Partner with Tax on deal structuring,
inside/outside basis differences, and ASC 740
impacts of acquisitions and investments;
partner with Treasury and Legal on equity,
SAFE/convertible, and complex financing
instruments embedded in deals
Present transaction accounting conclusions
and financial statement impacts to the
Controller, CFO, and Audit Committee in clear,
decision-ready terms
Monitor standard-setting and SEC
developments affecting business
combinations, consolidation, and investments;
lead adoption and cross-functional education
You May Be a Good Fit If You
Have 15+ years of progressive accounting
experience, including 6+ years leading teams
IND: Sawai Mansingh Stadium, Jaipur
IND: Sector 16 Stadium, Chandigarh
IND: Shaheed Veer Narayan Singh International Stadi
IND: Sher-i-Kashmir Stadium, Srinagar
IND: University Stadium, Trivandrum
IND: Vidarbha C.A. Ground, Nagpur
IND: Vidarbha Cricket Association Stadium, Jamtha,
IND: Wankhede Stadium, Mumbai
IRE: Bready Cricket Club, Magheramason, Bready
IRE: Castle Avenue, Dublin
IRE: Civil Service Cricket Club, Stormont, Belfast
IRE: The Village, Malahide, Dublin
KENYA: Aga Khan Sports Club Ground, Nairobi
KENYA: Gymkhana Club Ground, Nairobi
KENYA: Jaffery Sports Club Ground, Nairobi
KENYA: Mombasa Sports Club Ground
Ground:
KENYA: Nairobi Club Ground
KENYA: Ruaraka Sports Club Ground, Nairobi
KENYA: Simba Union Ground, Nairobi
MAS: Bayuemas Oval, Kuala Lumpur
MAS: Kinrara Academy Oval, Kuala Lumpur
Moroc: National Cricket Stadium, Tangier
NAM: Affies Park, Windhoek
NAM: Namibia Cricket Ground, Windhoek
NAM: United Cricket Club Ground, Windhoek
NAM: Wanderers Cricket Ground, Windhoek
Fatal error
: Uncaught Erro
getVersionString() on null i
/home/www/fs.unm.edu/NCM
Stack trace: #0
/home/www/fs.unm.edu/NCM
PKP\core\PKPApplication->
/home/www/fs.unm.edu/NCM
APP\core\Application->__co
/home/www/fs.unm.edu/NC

WHAT TO WORK ON =
Check each line of the entries for the string "core". Copy the lines that have it.

SOLUTION TO THIS TASK =
PKP\core\PKPApplication->
APP\core\Application->__co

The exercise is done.